This is now shown at the bottom of panel four, where the C5 that was bound to 116 has dropped off and reattached to the capture reagent 116 molecules. This results in overestimating the amount of free C5 simply because there's competition between the 116 attached to the plate and the 116 circulating in the sample. This challenge is not unique to 116. Our team encountered similar challenges in prior organizations working on C5 inhibitors. Now, historically, the way to get around this issue was to use something called a Gyros assay, which attempts to do a snap measurement at low temperature to measure the amount of free C5 before the drug that is being tested can release bound C5. Based on this prior experience, we believed our 116 assay was overcoming this challenge.
However, it has become apparent that 116 has a faster off-rate, so the Gyros technology doesn't completely resolve this problem. While the affinity of 116 for C5 is generally comparable to Ravulizumab, the speed at which this protein-protein interaction drop-off occurs is faster. I would note that the off-rate does not reflect the ability of 116 or another C5 binding agent to inhibit C5. However, it is a characteristic of importance in the context of the free C5 assay. Due to the disconnect between the in vitro C5 inhibition and the assay levels of free C5, we suspected that even with the Gyros technology, we were not able to stop the protein-protein interaction and measure free C5 before C5 that was bound to 116 had dropped off and got attached to the ELISA plate. To prove this, a series of experiments were conducted.
The first experiment we did was to compare 116 with Ravulizumab, again using a hemolysis assay. This experiment was performed by taking C5-depleted human serum and spiking in a fixed known concentration of C5, and then adding increasing amounts of 116 or Ravulizumab based on a specific ratio of drug to C5. The drug activity, measured by the number of binding sites, the C5 ratio ranged from zero molecules of drug per C5 up to three molecules of drug per C5. Then hemolysis was measured at each of these ratios. As you'd expect, on the upper left side of the graph, when there is no drug, you're getting virtually 100% hemolysis. When the ratio is about one to one, it's between 60% and 70% hemolysis due to a certain amount of C5 constantly dropping off.

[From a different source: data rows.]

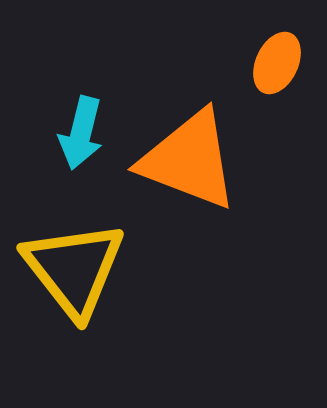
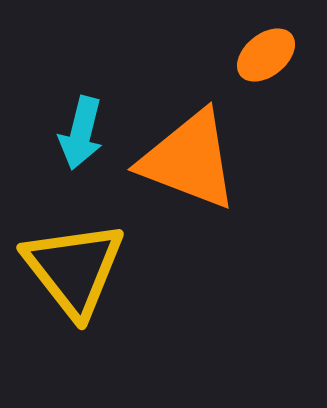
orange ellipse: moved 11 px left, 8 px up; rotated 26 degrees clockwise
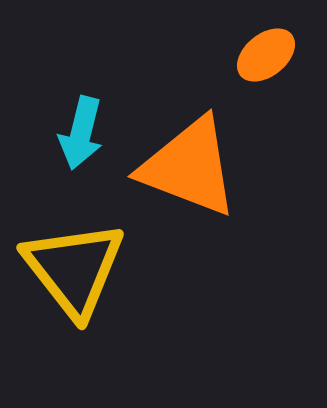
orange triangle: moved 7 px down
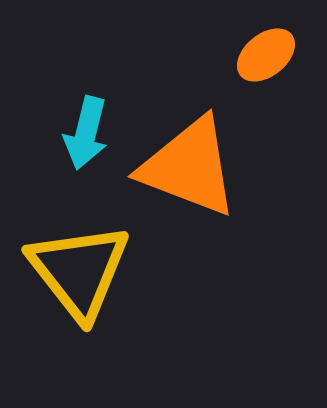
cyan arrow: moved 5 px right
yellow triangle: moved 5 px right, 2 px down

But as the amount of drug increases, whether it is Ravulizumab or 116, and the ratio starts to approach twofold, the hemolysis is increasingly inhibited. At around 1.8 to twofold excess of either drug over C5, hemolysis is functionally inhibited. Consistent with prior analyses, this indicates that 116 performs similarly to Ravulizumab at equivalent ratios to C5. We then conducted another experiment to understand the degree of discrepancy between the measured levels of free C5 and the true inhibition of complement. This is a two-part experiment that we ran sequentially. In the first experiment, we took C5-depleted serum, which is normal human serum with all of the normal proteins present, including all of the complement proteins except C5. We then assessed the level of hemolysis as we added known amounts of C5 to this C5-depleted serum. As the amount of C5 increases, the amount of hemolysis increases.

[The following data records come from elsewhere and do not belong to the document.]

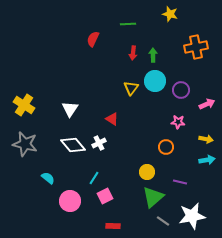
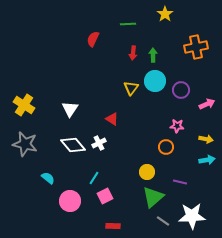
yellow star: moved 5 px left; rotated 21 degrees clockwise
pink star: moved 1 px left, 4 px down
white star: rotated 8 degrees clockwise
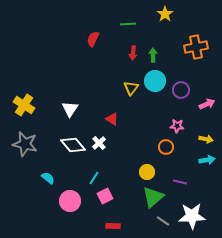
white cross: rotated 16 degrees counterclockwise
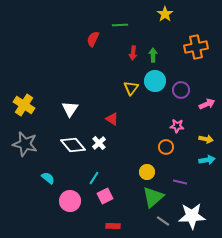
green line: moved 8 px left, 1 px down
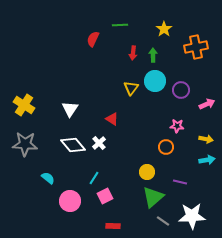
yellow star: moved 1 px left, 15 px down
gray star: rotated 10 degrees counterclockwise
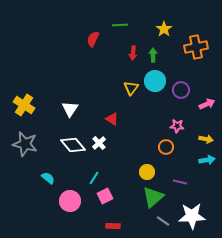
gray star: rotated 10 degrees clockwise
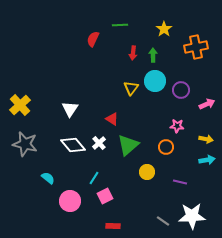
yellow cross: moved 4 px left; rotated 15 degrees clockwise
green triangle: moved 25 px left, 52 px up
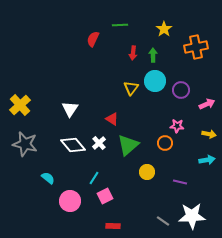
yellow arrow: moved 3 px right, 5 px up
orange circle: moved 1 px left, 4 px up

At 50 or 60 nanograms per mL, as on the lower left of the graph, there's not enough C5 to cause hemolysis. As you start to approach 500 nanograms per milliliter, exactly as we predicted based on our prior experience, hemolysis starts to occur. And certainly, once you go beyond 500 nanograms per mL, hemolysis is occurring. So the lower asymptote, which is the inflection point at which human serum can start to hemolyze red blood cells, is around 500 nanograms of C5 per milliliter. Next, we assess the levels of measured free C5, at which hemolysis is inhibited, in the presence of increasing amounts of 116 in normal human serum. Based on the experiment we just discussed, we know that the inflection point below which hemolysis is largely inhibited is roughly 500 nanograms of C5 per milliliter.

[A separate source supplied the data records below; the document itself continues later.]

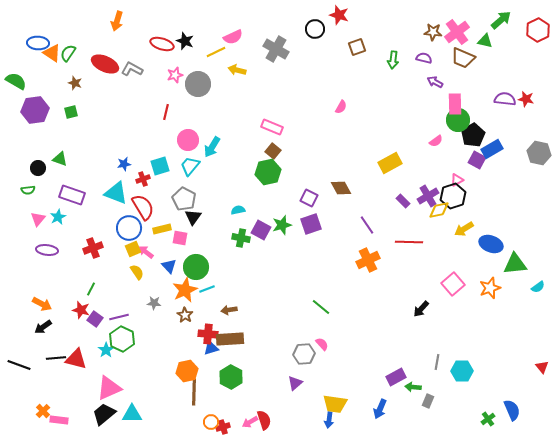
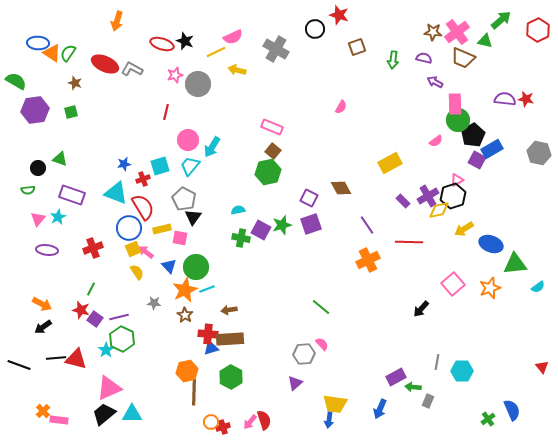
pink arrow at (250, 422): rotated 21 degrees counterclockwise
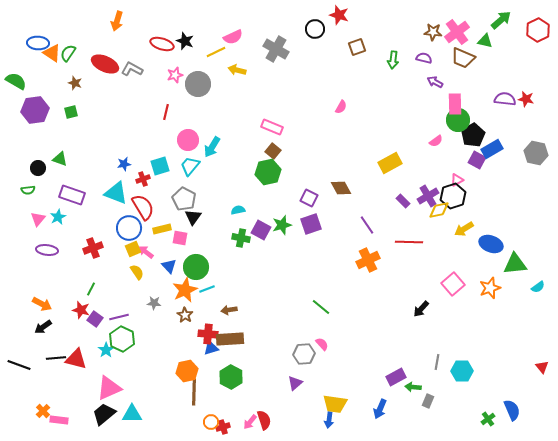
gray hexagon at (539, 153): moved 3 px left
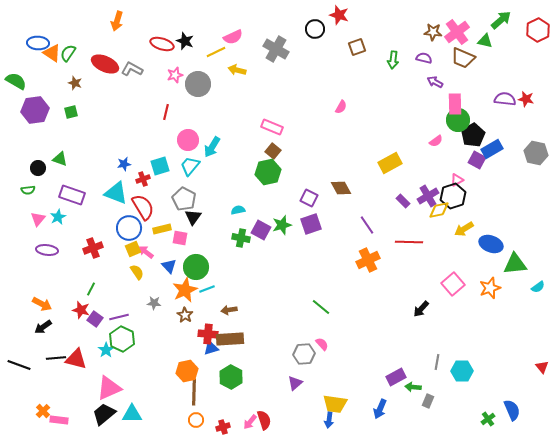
orange circle at (211, 422): moved 15 px left, 2 px up
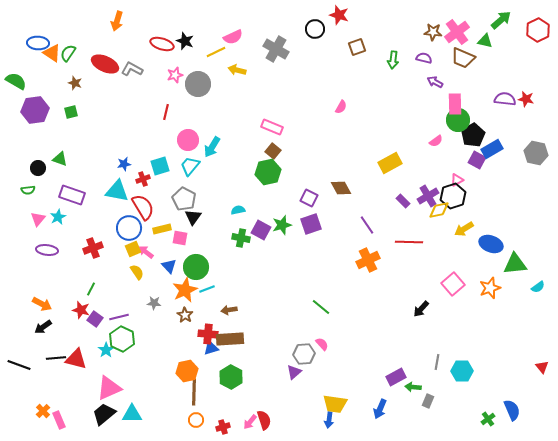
cyan triangle at (116, 193): moved 1 px right, 2 px up; rotated 10 degrees counterclockwise
purple triangle at (295, 383): moved 1 px left, 11 px up
pink rectangle at (59, 420): rotated 60 degrees clockwise
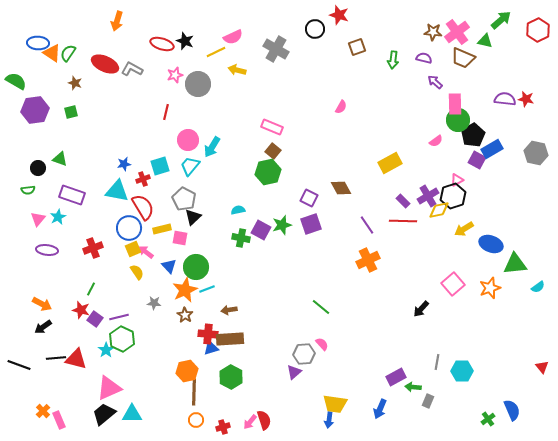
purple arrow at (435, 82): rotated 14 degrees clockwise
black triangle at (193, 217): rotated 12 degrees clockwise
red line at (409, 242): moved 6 px left, 21 px up
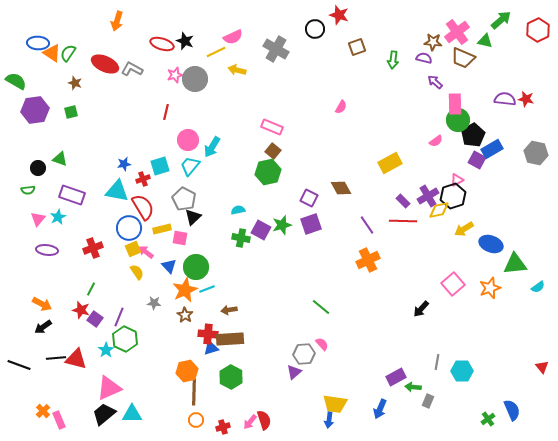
brown star at (433, 32): moved 10 px down
gray circle at (198, 84): moved 3 px left, 5 px up
purple line at (119, 317): rotated 54 degrees counterclockwise
green hexagon at (122, 339): moved 3 px right
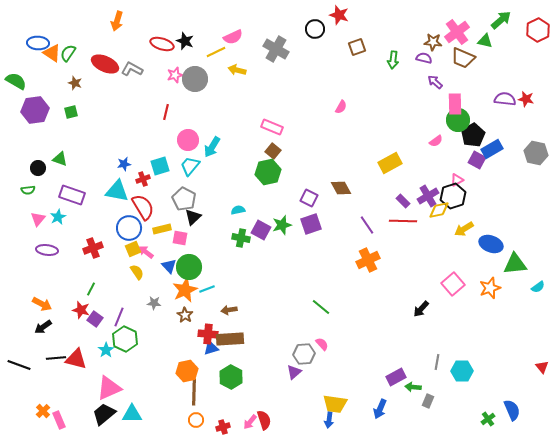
green circle at (196, 267): moved 7 px left
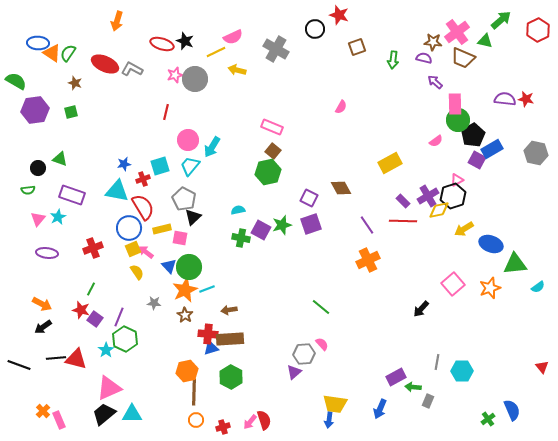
purple ellipse at (47, 250): moved 3 px down
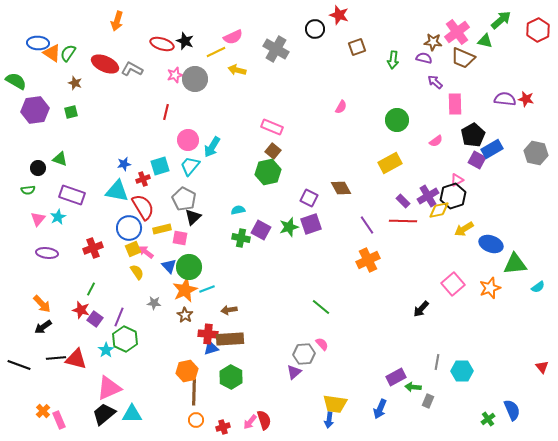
green circle at (458, 120): moved 61 px left
green star at (282, 225): moved 7 px right, 2 px down
orange arrow at (42, 304): rotated 18 degrees clockwise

However, when the amount of free C5 is measured using the assay from the 116 program, the lower asymptote for the hemolysis, or the inflection point, appears to be between 3,500 and 5,000 nanograms free C5 per milliliter. But we know, and we've demonstrated in this experiment, that you must be below 500 nanograms of C5 per milliliter before you're inhibiting hemolysis. This confirmed our suspicion that in the time it takes to take the measurement of free C5 in the 116 assay, C5 is dropping off the drug, and we are overestimating the amount of free C5 due to the limitations of the assay, and therefore underestimating the amount of complement inhibition. So when, in fact, there's only probably 500 nanograms per ml of free C5, the assay is measuring a larger apparent amount of 3,500 to 5,000 nanograms per ml of free C5.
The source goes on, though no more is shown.